College and career coach Kat Cohen says that despite fear around negotiations, recent graduates must do a better job at confidently asking for the pay they deserve. After all, 84 percent of employers say an entry-level candidate will not be putting their job offer at risk by negotiating their pay, according to NerdWallet.
Below, Cohen, along with financial journalist and author Jennifer Streaks, share with CNBC Make It four tips that can help young professionals negotiate their first salary.

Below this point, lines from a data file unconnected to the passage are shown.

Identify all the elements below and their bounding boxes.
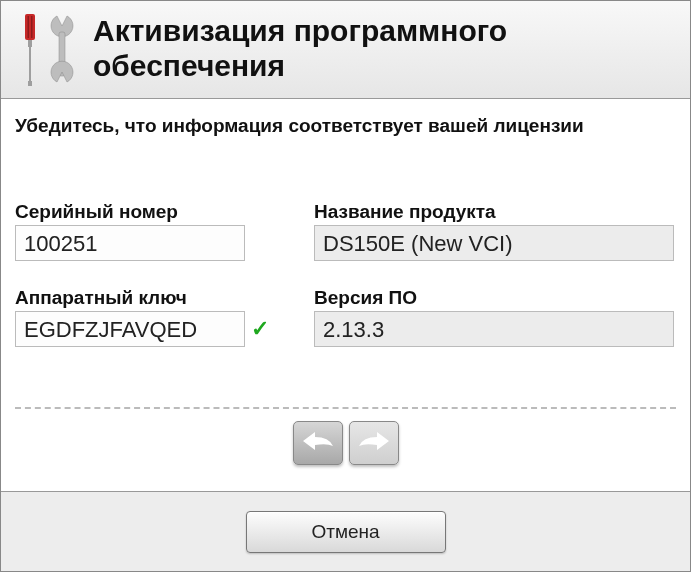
dialog-content: Убедитесь, что информация соответствует … [1, 99, 690, 491]
hwkey-input[interactable]: EGDFZJFAVQED [15, 311, 245, 347]
svg-rect-1 [28, 16, 30, 38]
hwkey-label: Аппаратный ключ [15, 287, 290, 309]
svg-rect-2 [31, 16, 33, 38]
serial-label: Серийный номер [15, 201, 290, 223]
hwkey-field: Аппаратный ключ EGDFZJFAVQED ✓ [15, 287, 290, 347]
version-label: Версия ПО [314, 287, 676, 309]
version-value: 2.13.3 [314, 311, 674, 347]
nav-row [15, 409, 676, 483]
checkmark-icon: ✓ [251, 316, 269, 342]
dialog-header: Активизация программного обеспечения [1, 1, 690, 99]
serial-input[interactable]: 100251 [15, 225, 245, 261]
back-button[interactable] [293, 421, 343, 465]
tools-icon [15, 10, 77, 88]
serial-field: Серийный номер 100251 [15, 201, 290, 261]
dialog-footer: Отмена [1, 491, 690, 571]
instruction-text: Убедитесь, что информация соответствует … [15, 115, 676, 137]
dialog-title: Активизация программного обеспечения [93, 14, 676, 83]
product-field: Название продукта DS150E (New VCI) [314, 201, 676, 261]
svg-rect-5 [28, 81, 32, 86]
arrow-right-icon [357, 430, 391, 456]
activation-dialog: Активизация программного обеспечения Убе… [0, 0, 691, 572]
svg-rect-3 [28, 40, 32, 47]
fields-grid: Серийный номер 100251 Название продукта … [15, 201, 676, 347]
product-value: DS150E (New VCI) [314, 225, 674, 261]
version-field: Версия ПО 2.13.3 [314, 287, 676, 347]
arrow-left-icon [301, 430, 335, 456]
svg-rect-4 [29, 47, 31, 81]
product-label: Название продукта [314, 201, 676, 223]
svg-rect-0 [25, 14, 35, 40]
cancel-button[interactable]: Отмена [246, 511, 446, 553]
next-button[interactable] [349, 421, 399, 465]
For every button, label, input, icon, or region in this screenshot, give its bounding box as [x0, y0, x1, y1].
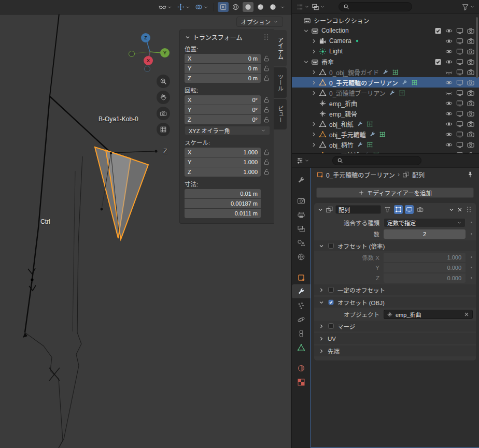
dimensions-field-1[interactable]: 0.00187 m	[185, 199, 261, 208]
gizmo-axis-x[interactable]: X	[144, 56, 153, 65]
scale-field-0[interactable]: X1.000	[185, 148, 261, 157]
properties-tab-scene[interactable]	[292, 236, 311, 250]
expand-icon[interactable]	[311, 120, 317, 128]
properties-tab-physics[interactable]	[292, 312, 311, 326]
rotation-field-1[interactable]: Y0°	[185, 105, 261, 114]
drag-handle-icon[interactable]	[465, 206, 473, 213]
animate-dot[interactable]	[470, 233, 473, 235]
camera-icon[interactable]	[466, 58, 475, 66]
drag-handle-icon[interactable]	[262, 33, 270, 41]
rotation-field-2[interactable]: Z0°	[185, 115, 261, 124]
outliner-row[interactable]: Light	[292, 46, 479, 56]
lock-icon[interactable]	[263, 96, 270, 104]
eye-icon[interactable]	[444, 79, 454, 86]
properties-tab-material[interactable]	[292, 361, 311, 375]
shading-dropdown-icon[interactable]	[280, 5, 285, 10]
cage-toggle[interactable]	[383, 205, 392, 214]
checkbox-icon[interactable]	[433, 27, 443, 35]
hand-tool-button[interactable]	[157, 91, 170, 104]
checkbox-icon[interactable]	[328, 286, 334, 293]
camera-icon[interactable]	[466, 37, 475, 45]
properties-tab-texture[interactable]	[292, 375, 311, 389]
rotation-field-0[interactable]: X0°	[185, 95, 261, 105]
eye-icon[interactable]	[444, 110, 454, 118]
expand-icon[interactable]	[303, 58, 309, 66]
properties-tab-particles[interactable]	[292, 298, 311, 312]
eye-closed-icon[interactable]	[444, 89, 454, 97]
outliner-row[interactable]: emp_親骨	[292, 108, 479, 119]
screen-icon[interactable]	[455, 99, 464, 107]
screen-icon[interactable]	[455, 110, 464, 118]
grid-tool-button[interactable]	[157, 123, 170, 136]
shading-wireframe-button[interactable]	[230, 2, 241, 12]
uv-section-header[interactable]: UV	[314, 333, 476, 344]
count-field[interactable]: 2	[384, 229, 466, 239]
editor-type-dropdown[interactable]	[296, 3, 309, 11]
filter-dropdown[interactable]	[461, 3, 475, 11]
zoom-tool-button[interactable]	[157, 75, 170, 88]
screen-icon[interactable]	[455, 27, 464, 35]
display-mode-dropdown[interactable]	[312, 3, 325, 11]
gizmo-axis-z[interactable]: Z	[141, 33, 150, 42]
screen-icon[interactable]	[455, 141, 464, 149]
lock-icon[interactable]	[263, 65, 270, 72]
camera-icon[interactable]	[466, 120, 475, 128]
editmode-toggle[interactable]	[394, 205, 403, 214]
outliner-row[interactable]: obj_手元轆轤	[292, 129, 479, 139]
object-type-visibility-dropdown[interactable]	[157, 2, 174, 12]
expand-icon[interactable]	[311, 141, 317, 149]
properties-tab-tool[interactable]	[292, 173, 311, 187]
outliner-row[interactable]: obj_柄竹	[292, 139, 479, 150]
eye-closed-icon[interactable]	[444, 68, 454, 76]
lock-icon[interactable]	[263, 158, 270, 166]
sidebar-tab-2[interactable]: ビュー	[274, 99, 287, 129]
screen-icon[interactable]	[455, 89, 464, 97]
eye-icon[interactable]	[444, 141, 454, 149]
animate-dot[interactable]	[470, 267, 473, 268]
scale-field-2[interactable]: Z1.000	[185, 167, 261, 177]
screen-icon[interactable]	[455, 37, 464, 45]
eye-icon[interactable]	[444, 99, 454, 107]
outliner-search-input[interactable]	[351, 4, 407, 10]
close-icon[interactable]	[457, 207, 463, 213]
properties-tab-object-data[interactable]	[292, 340, 311, 354]
lock-icon[interactable]	[263, 75, 270, 82]
eye-icon[interactable]	[444, 48, 454, 55]
properties-tab-view-layer[interactable]	[292, 222, 311, 236]
fit-type-dropdown[interactable]: 定数で指定	[384, 218, 466, 227]
realtime-toggle[interactable]	[405, 205, 414, 214]
transform-panel-header[interactable]: トランスフォーム	[185, 33, 270, 41]
xray-toggle[interactable]	[218, 2, 229, 12]
camera-icon[interactable]	[466, 27, 475, 35]
options-dropdown-button[interactable]: オプション	[236, 17, 284, 27]
lock-icon[interactable]	[263, 168, 270, 176]
expand-icon[interactable]	[311, 131, 317, 138]
3d-viewport[interactable]: ZYX B-Oya1-Kob-0 Ctrl Z オプション トランスフォーム	[0, 0, 291, 448]
eye-icon[interactable]	[444, 27, 454, 35]
checkbox-icon[interactable]	[433, 58, 443, 66]
location-field-2[interactable]: Z0 m	[185, 74, 261, 83]
outliner-row[interactable]: 0_頭轆轤ブーリアン	[292, 88, 479, 98]
sidebar-tab-1[interactable]: ツール	[274, 67, 287, 98]
outliner-row[interactable]: Camera	[292, 36, 479, 46]
camera-tool-button[interactable]	[157, 107, 170, 120]
lock-icon[interactable]	[263, 55, 270, 62]
lock-icon[interactable]	[263, 106, 270, 113]
camera-icon[interactable]	[466, 141, 475, 149]
outliner-row[interactable]: 0_obj_親骨ガイド	[292, 67, 479, 77]
camera-icon[interactable]	[466, 79, 475, 86]
offset-factor-section-header[interactable]: オフセット (倍率)	[314, 240, 476, 251]
lock-icon[interactable]	[263, 149, 270, 156]
outliner-search[interactable]	[339, 2, 412, 11]
eye-icon[interactable]	[444, 58, 454, 66]
shading-material-button[interactable]	[255, 2, 266, 12]
expand-icon[interactable]	[311, 68, 317, 76]
location-field-0[interactable]: X0 m	[185, 54, 261, 63]
animate-dot[interactable]	[470, 277, 473, 279]
properties-tab-world[interactable]	[292, 250, 311, 264]
expand-icon[interactable]	[311, 37, 317, 45]
screen-icon[interactable]	[455, 68, 464, 76]
screen-icon[interactable]	[455, 120, 464, 128]
properties-search[interactable]	[332, 156, 421, 165]
outliner-row[interactable]: obj_頭轆轤	[292, 150, 479, 154]
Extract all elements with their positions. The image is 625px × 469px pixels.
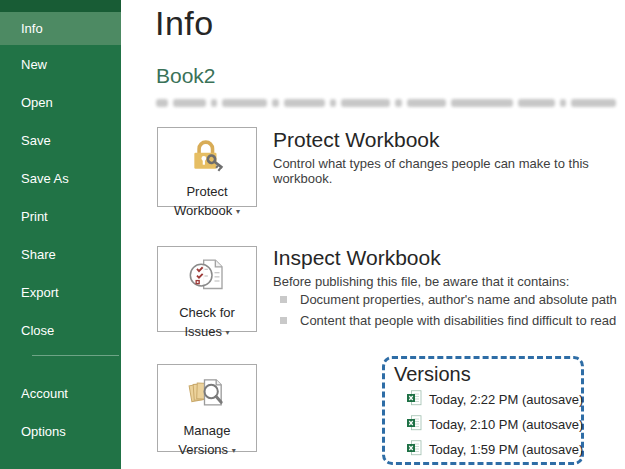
sidebar-item-save[interactable]: Save	[0, 121, 121, 159]
sidebar-item-label: Print	[21, 209, 48, 224]
redacted-file-path	[156, 97, 616, 109]
sidebar-item-save-as[interactable]: Save As	[0, 159, 121, 197]
versions-search-icon	[187, 374, 227, 418]
page-title: Info	[155, 4, 214, 43]
version-entry-label: Today, 2:22 PM (autosave)	[429, 392, 583, 407]
sidebar-item-new[interactable]: New	[0, 45, 121, 83]
excel-file-icon	[407, 415, 422, 434]
sidebar-item-label: Options	[21, 424, 66, 439]
excel-backstage-info-view: Info New Open Save Save As Print Share E…	[0, 0, 625, 469]
version-entry[interactable]: Today, 2:10 PM (autosave)	[407, 415, 583, 434]
sidebar-divider	[32, 355, 119, 356]
excel-file-icon	[407, 390, 422, 409]
sidebar-item-account[interactable]: Account	[0, 374, 121, 412]
check-for-issues-button-label: Check for Issues ▾	[179, 304, 235, 342]
protect-workbook-button[interactable]: Protect Workbook ▾	[157, 127, 257, 207]
sidebar-item-label: Account	[21, 386, 68, 401]
sidebar-item-label: Open	[21, 95, 53, 110]
lock-key-icon	[188, 137, 226, 179]
inspect-workbook-description: Before publishing this file, be aware th…	[273, 274, 569, 289]
sidebar-item-open[interactable]: Open	[0, 83, 121, 121]
sidebar-item-export[interactable]: Export	[0, 273, 121, 311]
sidebar-item-close[interactable]: Close	[0, 311, 121, 349]
sidebar-item-label: Save As	[21, 171, 69, 186]
inspect-bullet-item: Document properties, author's name and a…	[280, 292, 617, 307]
sidebar-item-options[interactable]: Options	[0, 412, 121, 450]
sidebar-top-strip	[0, 0, 121, 12]
protect-workbook-button-label: Protect Workbook ▾	[174, 183, 240, 221]
sidebar-item-print[interactable]: Print	[0, 197, 121, 235]
sidebar-item-label: Export	[21, 285, 59, 300]
sidebar-item-info[interactable]: Info	[0, 12, 121, 45]
dropdown-caret-icon: ▾	[236, 207, 240, 216]
version-entry-label: Today, 1:59 PM (autosave)	[429, 442, 583, 457]
workbook-name: Book2	[156, 64, 216, 88]
inspect-workbook-heading: Inspect Workbook	[273, 246, 441, 270]
sidebar-item-label: Share	[21, 247, 56, 262]
bullet-square-icon	[280, 296, 287, 303]
excel-file-icon	[407, 440, 422, 459]
manage-versions-button-label: Manage Versions ▾	[178, 422, 236, 460]
sidebar-item-share[interactable]: Share	[0, 235, 121, 273]
manage-versions-button[interactable]: Manage Versions ▾	[157, 364, 257, 452]
backstage-sidebar: Info New Open Save Save As Print Share E…	[0, 0, 121, 469]
inspect-document-icon	[187, 256, 227, 300]
version-entry[interactable]: Today, 1:59 PM (autosave)	[407, 440, 583, 459]
protect-workbook-heading: Protect Workbook	[273, 128, 440, 152]
sidebar-item-label: Save	[21, 133, 51, 148]
inspect-bullet-item: Content that people with disabilities fi…	[280, 313, 616, 328]
sidebar-item-label: New	[21, 57, 47, 72]
check-for-issues-button[interactable]: Check for Issues ▾	[157, 246, 257, 332]
info-page-content: Info Book2	[121, 0, 625, 469]
dropdown-caret-icon: ▾	[232, 446, 236, 455]
version-entry[interactable]: Today, 2:22 PM (autosave)	[407, 390, 583, 409]
bullet-square-icon	[280, 317, 287, 324]
sidebar-item-label: Info	[21, 21, 43, 36]
sidebar-item-label: Close	[21, 323, 54, 338]
version-entry-label: Today, 2:10 PM (autosave)	[429, 417, 583, 432]
protect-workbook-description: Control what types of changes people can…	[273, 156, 625, 186]
versions-heading: Versions	[394, 363, 471, 386]
dropdown-caret-icon: ▾	[226, 328, 230, 337]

In addition to using sites like PayScale and Salary.com, Cohen and Streaks say recent graduates should use their friends, mentors and colleagues as resources for determining their pay.
“If you have friends in a similar industry, use them,” workers comp ca law, who is the CEO and founder of educational consulting firm IvyWise. “You don’t have to ask them exactly what their salary is, but you can ask something like, ‘What’s a competitive salary for an entry level graphic designer position in New York?'”
Aside from using your peers as a resource, Cohen says your college career center can provide guidance because it often has useful data on entry-level jobs in various industries.
Streaks says once you’ve exhausted these resources and gathered an idea of what your pay range should be, you want to be sure to negotiate a salary that is at least in the middle of the two figures.
“If the range is $50,000-$70,000 you don’t want to be at $52,000,” says Streaks, ”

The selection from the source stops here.